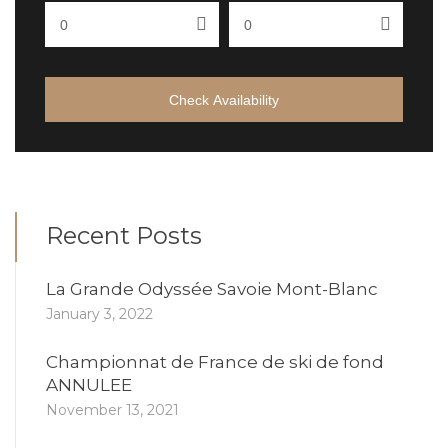
Check Availability
Recent Posts
La Grande Odyssée Savoie Mont-Blanc
January 3, 2022
Championnat de France de ski de fond
ANNULEE
November 13, 2021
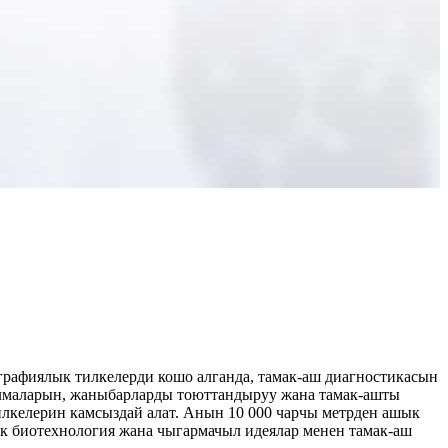
афиялык тилкелерди кошо алганда, тамак-аш диагностикасын
улмаларын, жаныбарларды тоюттандыруу жана тамак-ашты
илкелерин камсыздай алат. Анын 10 000 чарчы метрден ашык
к биотехнология жана чыгармачыл идеялар менен тамак-аш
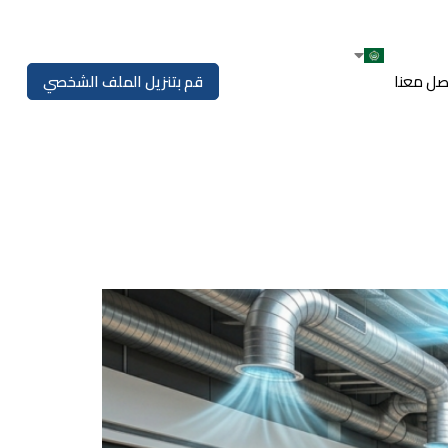
صل معنا
قم بتنزيل الملف الشخصي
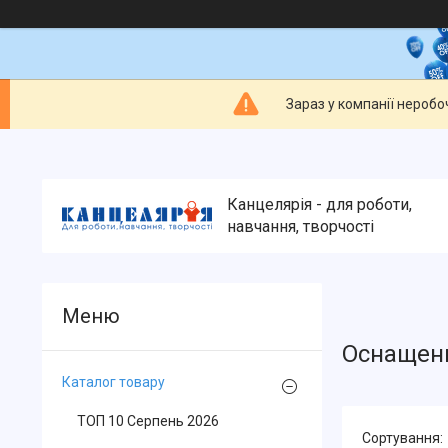
Зараз у компанії неробо
Канцелярія - для роботи,
навчання, творчості
Оснащенн
Каталог товару
ТОП 10 Серпень 2026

_Exercise description_.
An exact copy of all the lines above is required, with the pictures removed.

_Result of the exercise_.
Check Availability
Recent Posts
La Grande Odyssée Savoie Mont-Blanc
January 3, 2022
Championnat de France de ski de fond
ANNULEE
November 13, 2021
афиялык тилкелерди кошо алганда, тамак-аш диагностикасын
улмаларын, жаныбарларды тоюттандыруу жана тамак-ашты
илкелерин камсыздай алат. Анын 10 000 чарчы метрден ашык
к биотехнология жана чыгармачыл идеялар менен тамак-аш
صل معنا
قم بتنزيل الملف الشخصي
Зараз у компанії неробо
Канцелярія - для роботи,
навчання, творчості
Оснащенн
Каталог товару
ТОП 10 Серпень 2026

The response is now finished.